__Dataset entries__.
────────────────────

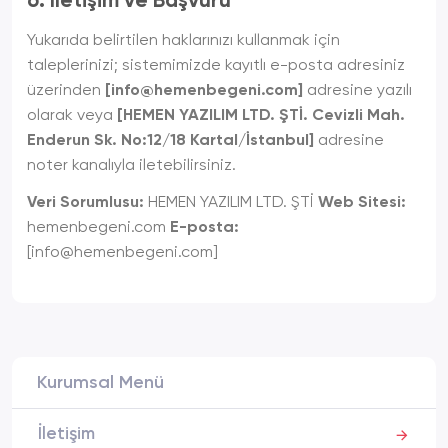
6. İletişim ve Başvuru
Yukarıda belirtilen haklarınızı kullanmak için
taleplerinizi; sistemimizde kayıtlı e-posta adresiniz
üzerinden
[
info@hemenbegeni.com
]
adresine yazılı
olarak veya
[HEMEN YAZILIM LTD. ŞTİ. Cevizli Mah.
Enderun Sk. No:12/18 Kartal/İstanbul]
adresine
noter kanalıyla iletebilirsiniz.
Veri Sorumlusu:
HEMEN YAZILIM LTD. ŞTİ
Web Sitesi:
hemenbegeni.com
E-posta:
[
info@hemenbegeni.com
]
Kurumsal Menü
İletişim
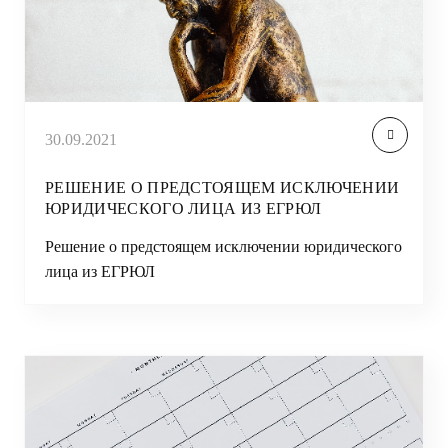
30.09.2021
РЕШЕНИЕ О ПРЕДСТОЯЩЕМ ИСКЛЮЧЕНИИ
ЮРИДИЧЕСКОГО ЛИЦА ИЗ ЕГРЮЛ
Решение о предстоящем исключении юридического
лица из ЕГРЮЛ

────────────────────

__Goal of the exercise__.
Leave the pictures behind and repeat each entry exactly.

__Exercise result__.
6. İletişim ve Başvuru
Yukarıda belirtilen haklarınızı kullanmak için
taleplerinizi; sistemimizde kayıtlı e-posta adresiniz
üzerinden
[
info@hemenbegeni.com
]
adresine yazılı
olarak veya
[HEMEN YAZILIM LTD. ŞTİ. Cevizli Mah.
Enderun Sk. No:12/18 Kartal/İstanbul]
adresine
noter kanalıyla iletebilirsiniz.
Veri Sorumlusu:
HEMEN YAZILIM LTD. ŞTİ
Web Sitesi:
hemenbegeni.com
E-posta:
[
info@hemenbegeni.com
]
Kurumsal Menü
İletişim
30.09.2021
РЕШЕНИЕ О ПРЕДСТОЯЩЕМ ИСКЛЮЧЕНИИ
ЮРИДИЧЕСКОГО ЛИЦА ИЗ ЕГРЮЛ
Решение о предстоящем исключении юридического
лица из ЕГРЮЛ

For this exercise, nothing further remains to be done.